Data:
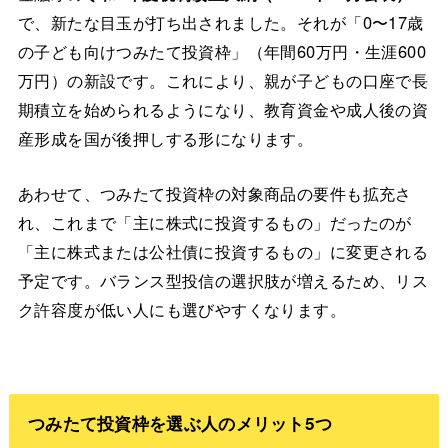
で、新たな目玉が打ち出されました。それが「0〜17歳
の子ども向けつみたて投資枠」（年間60万円・生涯600
万円）の新設です。これにより、親が子どもの口座で長
期積立を始められるようになり、教育資金や成人後の資
産形成を国が後押しする形になります。
あわせて、つみたて投資枠の対象商品の要件も拡充さ
れ、これまで「主に株式に投資するもの」だったのが
「主に株式または公社債に投資するもの」に変更される
予定です。バランス型投信の選択肢が増えるため、リス
ク許容度が低い人にも選びやすくなります。
つみたて投資枠を選ぶ人のメリット5つ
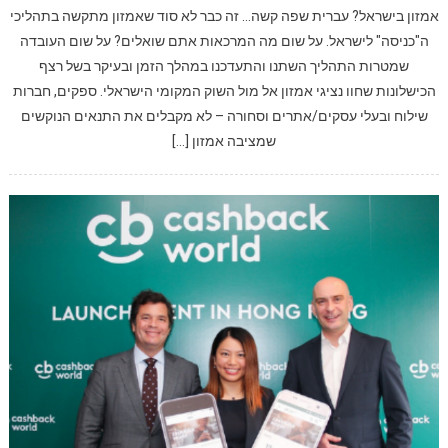
אמזון בישראל? עברית שפה קשה… זה כבר לא סוד שאמזון מתקשה בתהליכי
ה"כניסה" לישראל. על שום מה המרכאות אתם שואלים? על שום העובדה
שמטרות התהליך השתנו והתעדכנו במהלך הזמן ובעיקר בשל רצף
הכישלונות שחוו נציגי אמזון אל מול השוק המקומי הישראלי. ספקים, חברות
שילוח ובעלי עסקים/אתרים וסחורה – לא מקבלים את התנאים הנוקשים
שמציבה אמזון […]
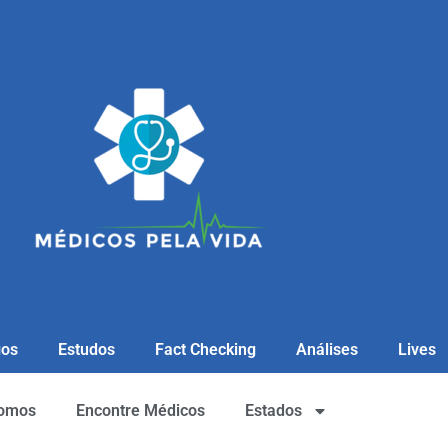
gos
Estudos
Fact Checking
Análises
Lives
omos
Encontre Médicos
Estados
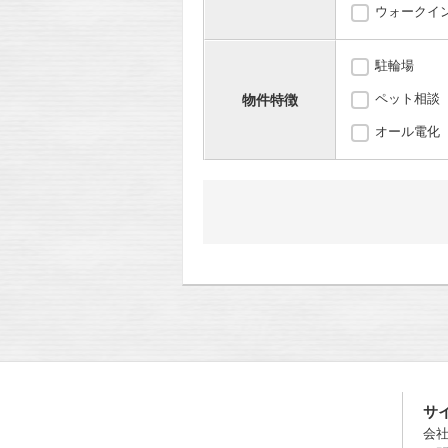
ウォークイ
駐輪場
ペット相談
物件特徴
オール電化
サ
会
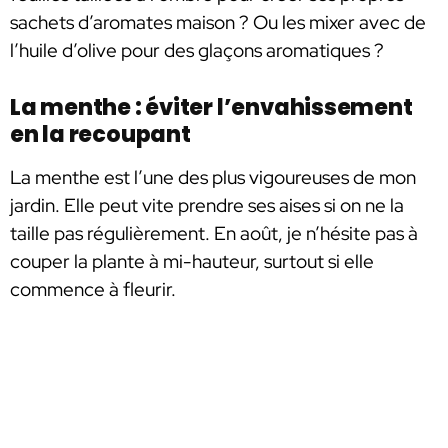
sachets d’aromates maison ? Ou les mixer avec de
l’huile d’olive pour des glaçons aromatiques ?
La menthe : éviter l’envahissement
en la recoupant
La menthe est l’une des plus vigoureuses de mon
jardin. Elle peut vite prendre ses aises si on ne la
taille pas régulièrement. En août, je n’hésite pas à
couper la plante à mi-hauteur, surtout si elle
commence à fleurir.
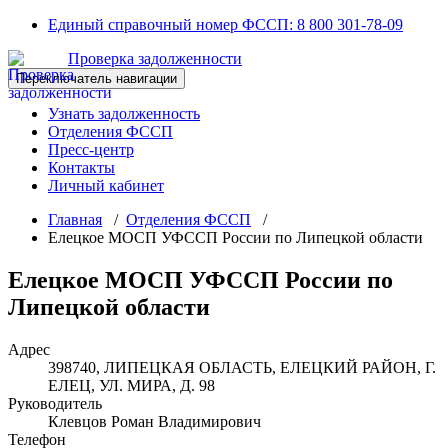
Перейти
Единый справочный номер ФССП:
8 800 301-78-09
к
Проверка задолженности
содержимому
Переключатель навигации
Узнать задолженность
Отделения ФССП
Пресс-центр
Контакты
Личный кабинет
Главная
/
Отделения ФССП
/
Елецкое МОСП УФССП России по Липецкой области
Елецкое МОСП УФССП России по
Липецкой области
Адрес
398740, ЛИПЕЦКАЯ ОБЛАСТЬ, ЕЛЕЦКИЙ РАЙОН, Г.
ЕЛЕЦ, УЛ. МИРА, Д. 98
Руководитель
Клевцов Роман Владимирович
Телефон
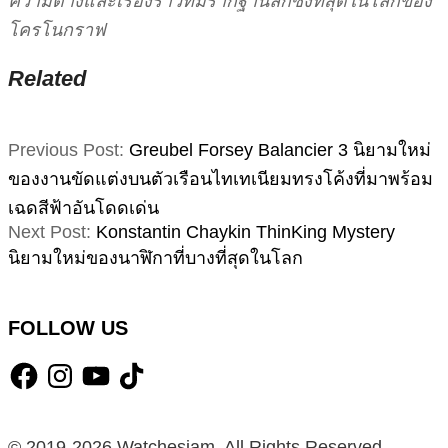
ความต่างและเรื่องราวที่มีรากฐานลึกซึ้งที่สุดในโลกของ
โครโนกราฟ
Related
2026-
Previous Post:
Greubel Forsey Balancier 3 นิยามใหม่
04-
ของงานขัดแต่งบนตัวเรือนไทเทเนียมทรงโค้งที่มาพร้อม
04
เฉดสีฟ้าอันโดดเด่น
Next Post:
Konstantin Chaykin ThinKing Mystery
นิยามใหม่ของนาฬิกาที่บางที่สุดในโลก
FOLLOW US
Facebook
Instagram
YouTube
TikTok
© 2019-2026 Watchesiam. All Rights Reserved.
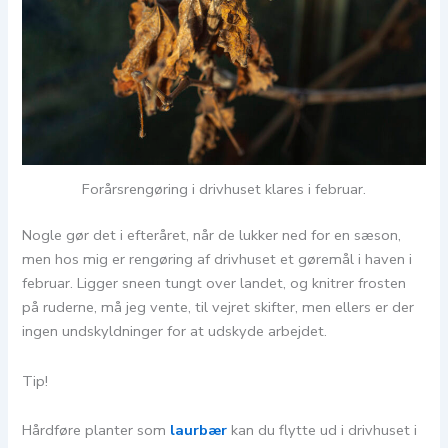
Forårsrengøring i drivhuset klares i februar.
Nogle gør det i efteråret, når de lukker ned for en sæson,
men hos mig er rengøring af drivhuset et gøremål i haven i
februar. Ligger sneen tungt over landet, og knitrer frosten
på ruderne, må jeg vente, til vejret skifter, men ellers er der
ingen undskyldninger for at udskyde arbejdet.
Tip!
Hårdføre planter som
laurbær
kan du flytte ud i drivhuset i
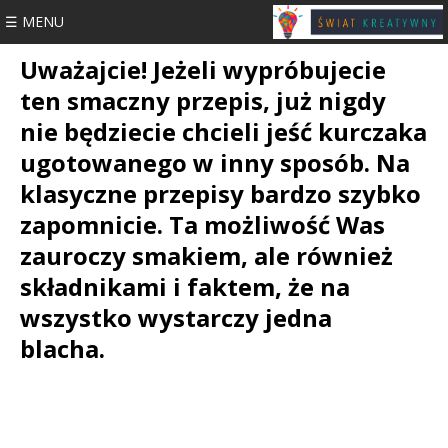
☰ MENU
Uważajcie! Jeżeli wypróbujecie
ten smaczny przepis, już nigdy
nie będziecie chcieli jeść kurczaka
ugotowanego w inny sposób. Na
klasyczne przepisy bardzo szybko
zapomnicie. Ta możliwość Was
zauroczy smakiem, ale również
składnikami i faktem, że na
wszystko wystarczy jedna
blacha.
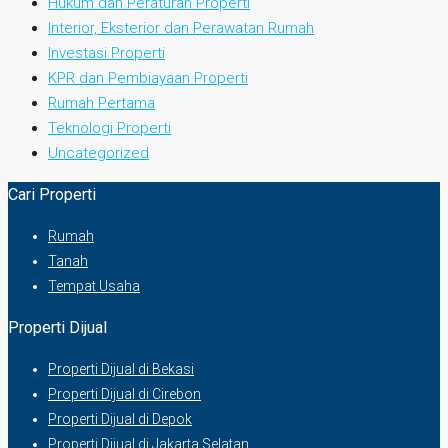
Hukum dan Peraturan Properti
Interior, Eksterior dan Perawatan Rumah
Investasi Properti
KPR dan Pembiayaan Properti
Rumah Pertama
Teknologi Properti
Uncategorized
Cari Properti
Rumah
Tanah
Tempat Usaha
Properti Dijual
Properti Dijual di Bekasi
Properti Dijual di Cirebon
Properti Dijual di Depok
Properti Dijual di Jakarta Selatan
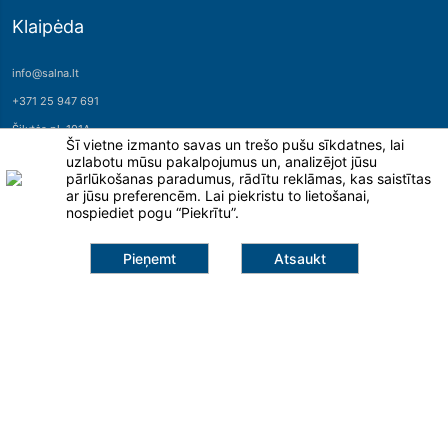
Klaipėda
info@salna.lt
+371 25 947 691
Šilutės pl. 101A
Šī vietne izmanto savas un trešo pušu sīkdatnes, lai
95112, Klaipėda
uzlabotu mūsu pakalpojumus un, analizējot jūsu
pārlūkošanas paradumus, rādītu reklāmas, kas saistītas
ar jūsu preferencēm. Lai piekristu to lietošanai,
nospiediet pogu “Piekrītu”.
Pieņemt
Atsaukt
1 651,00 €
Lapas
Pievienot grozam
Ventilācijas darbi
Kondicionēšanas darbi
Mikroklimata ierīces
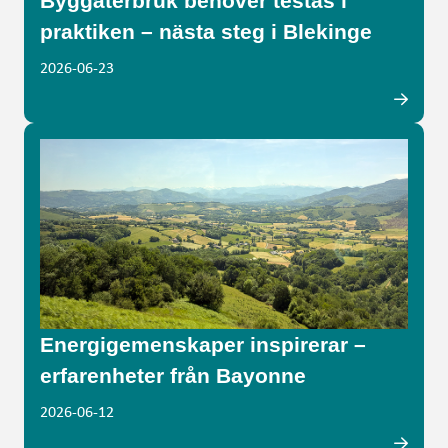
Byggåterbruk behöver testas i
praktiken – nästa steg i Blekinge
2026-06-23
Energigemenskaper inspirerar –
erfarenheter från Bayonne
2026-06-12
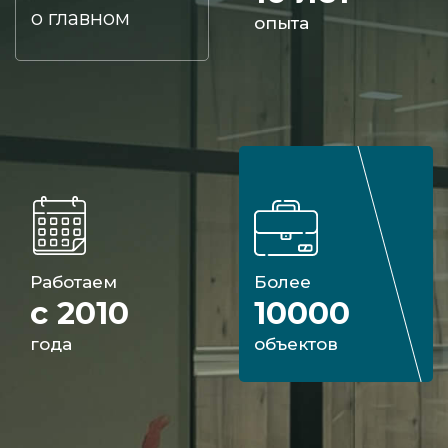
о главном
опыта
Работаем
Более
с 2010
10000
года
объектов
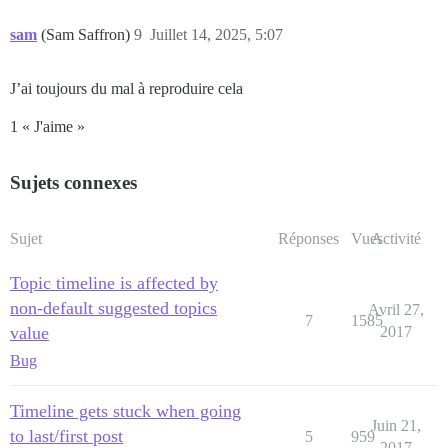
sam
(Sam Saffron)
9
Juillet 14, 2025, 5:07
J’ai toujours du mal à reproduire cela
1 « J'aime »
Sujets connexes
Sujet
Réponses
Vues
Activité
Topic timeline is affected by
non-default suggested topics
Avril 27,
7
1585
value
2017
Bug
Timeline gets stuck when going
Juin 21,
to last/first post
5
959
2017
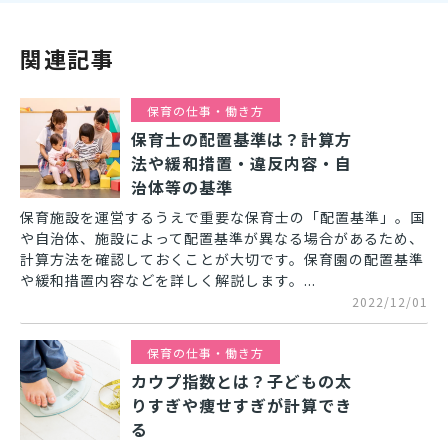
関連記事
保育の仕事・働き方
保育士の配置基準は？計算方
法や緩和措置・違反内容・自
治体等の基準
保育施設を運営するうえで重要な保育士の「配置基準」。国
や自治体、施設によって配置基準が異なる場合があるため、
計算方法を確認しておくことが大切です。保育園の配置基準
や緩和措置内容などを詳しく解説します。...
2022/12/01
保育の仕事・働き方
カウプ指数とは？子どもの太
りすぎや痩せすぎが計算でき
る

Problem to solve:
Begin with the first line of the records and repeat every line up to the one with "つみたて投資枠を選ぶ人のメリット5つ", counting that line too. Pictures are not part of the copy.

Exercise result:
で、新たな目玉が打ち出されました。それが「0〜17歳
の子ども向けつみたて投資枠」（年間60万円・生涯600
万円）の新設です。これにより、親が子どもの口座で長
期積立を始められるようになり、教育資金や成人後の資
産形成を国が後押しする形になります。
あわせて、つみたて投資枠の対象商品の要件も拡充さ
れ、これまで「主に株式に投資するもの」だったのが
「主に株式または公社債に投資するもの」に変更される
予定です。バランス型投信の選択肢が増えるため、リス
ク許容度が低い人にも選びやすくなります。
つみたて投資枠を選ぶ人のメリット5つ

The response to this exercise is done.